Unlike the Panthers-Eagles rivalry, which is for supremacy of the name GSU, the
Mountaineers-Eagles rivalry is primarily a football rivalry.
The Mountaineers and the Eagles have played each other in football annually since the two teams met in a 1993 thriller where the Eagles were victorious beating the Mountaineers 34-28.
The teams met five times prior to their first meeting as conference opponents in the
1993 thriller. They met once in 1987, and the Mountaineers shut out the Eagles 19-0 in the quarterfinals of the playoffs.
In the 1930’s the teams met four times. They tied once, the only tie in the history of their entire rivalry. The other three times they met the Mountaineers captured a 2-1 edge against GSU.
The Mountaineers hold the edge all-time with a winning record of 14-11-1 against the Eagles.
Even in the press conference President Brooks Keel and athletic director Tom Kleinlein had to take a jab at the Mountaineers calling them “the school to be named later.”
Moving to the Sun Belt will give the Eagles the opportunity to continue what has been a great rivalry and potentially take the series lead as the Eagles have lost four of their last five to the Mountaineers.
The Eagles rivalry with the Panthers is a little bit different.
The rivalry, with what students refer to as “the other GSU” or “the fake GSU,” is more over what school is “the real GSU.”

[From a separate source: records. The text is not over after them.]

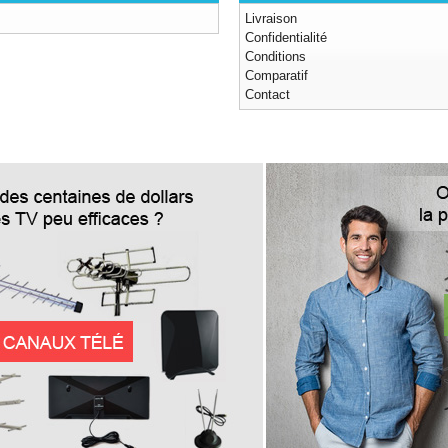
Livraison
Confidentialité
Conditions
Comparatif
Contact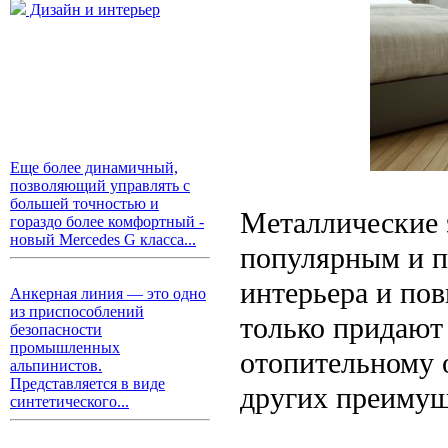
Дизайн и интерьер
Еще более динамичный,
позволяющий управлять с
большей точностью и
Металлические 
гораздо более комфортный -
новый Mercedes G класса...
популярным и п
интерьера и по
Анкерная линия — это одно
из приспособлений
только придают
безопасности
промышленных
отопительному 
альпинистов.
Представляется в виде
других преимущ
синтетического...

Much of Eagle Nation, more than likely, has friends at “the other GSU” that engage in heated dialogue with over who’s the real GSU and why our school is better.
On Twitter, when students hashtag GSU, they usually follow up with the phrase #SouthernNOTState or #StateNOTSouthern.

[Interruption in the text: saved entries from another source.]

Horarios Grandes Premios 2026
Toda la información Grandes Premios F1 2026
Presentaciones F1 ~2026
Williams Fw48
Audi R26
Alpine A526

GSU students may trash talk State students by bringing up their lack of a campus.
State students may respond with criticizing GSU’s location, saying the school is in the boondocks.
Ga. State registered the domain www.gsu.edu first. Eagle fans lost on that one. When you type it in Google, the Panther website is the first thing you see, followed by the Eagles’ website.
However, if you type in GSU athletics, the Eagles’ website is the first thing you see.
To no surprise, if you search for “GSU football” for the first three pages they are all about the Eagle Nation.
If it’s a question of athletics, then GSU is easily the real GSU.
The Eagles hold the all-time advantages of 32-13 in men’s basketball including an overtime win over the Panthers that angered many Panther fans, 21-14 in women’s basketball and a crushing 58-17 in baseball.
The Panthers do hold the edge in softball with an all-time record of 39-22 against the Eagles.
The football teams have not played, and that is because the Panthers just began playing football in 2010, whereas the Eagles have been playing since the 1920’s, albeit with a 44-year break.
The Panthers do have an all-time edge in men’s soccer 15-7-5, women’s soccer 11-5-2 and volleyball 13-7.
Whatever the case may be when GSU begins Sun Belt play, the bad blood between these teams will be there and will make joining the Sun Belt that much sweeter.